■ RECORDS FOR THE TASK
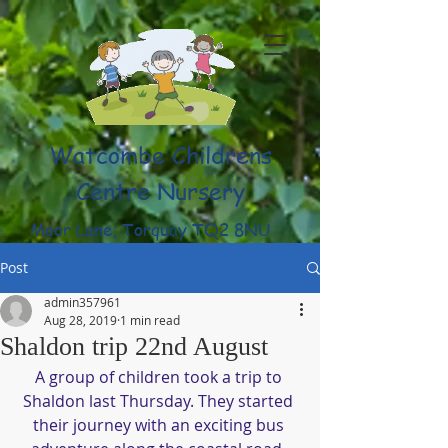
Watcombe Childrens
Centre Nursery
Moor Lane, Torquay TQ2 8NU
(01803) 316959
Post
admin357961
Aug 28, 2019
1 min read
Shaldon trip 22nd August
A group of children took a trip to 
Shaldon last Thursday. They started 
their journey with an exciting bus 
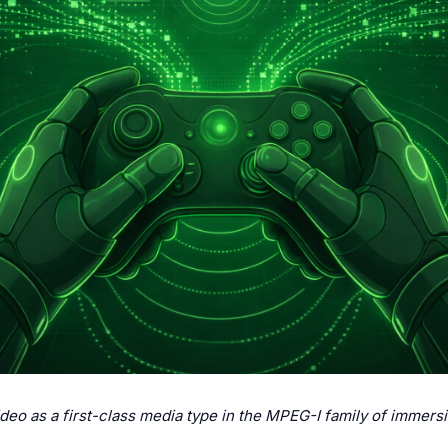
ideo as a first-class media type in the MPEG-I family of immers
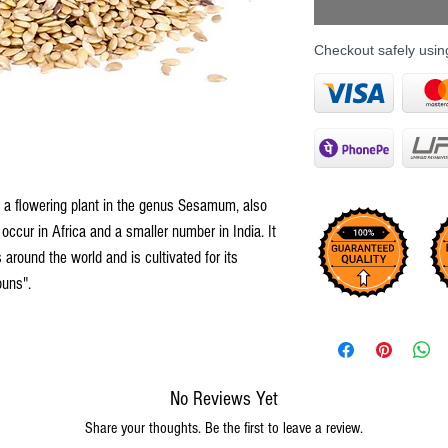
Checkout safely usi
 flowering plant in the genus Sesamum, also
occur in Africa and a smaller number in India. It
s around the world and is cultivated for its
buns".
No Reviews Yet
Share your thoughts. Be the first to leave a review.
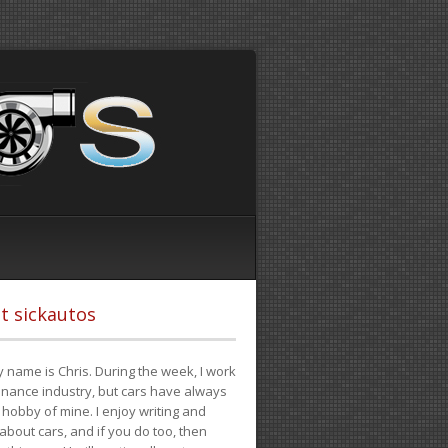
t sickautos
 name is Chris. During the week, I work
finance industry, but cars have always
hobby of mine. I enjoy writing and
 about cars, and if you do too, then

■ EXERCISE GOAL
For every line above with the word "trip" in it, make a copy.

■ SOLUTION BELOW
Shaldon trip 22nd August
A group of children took a trip to 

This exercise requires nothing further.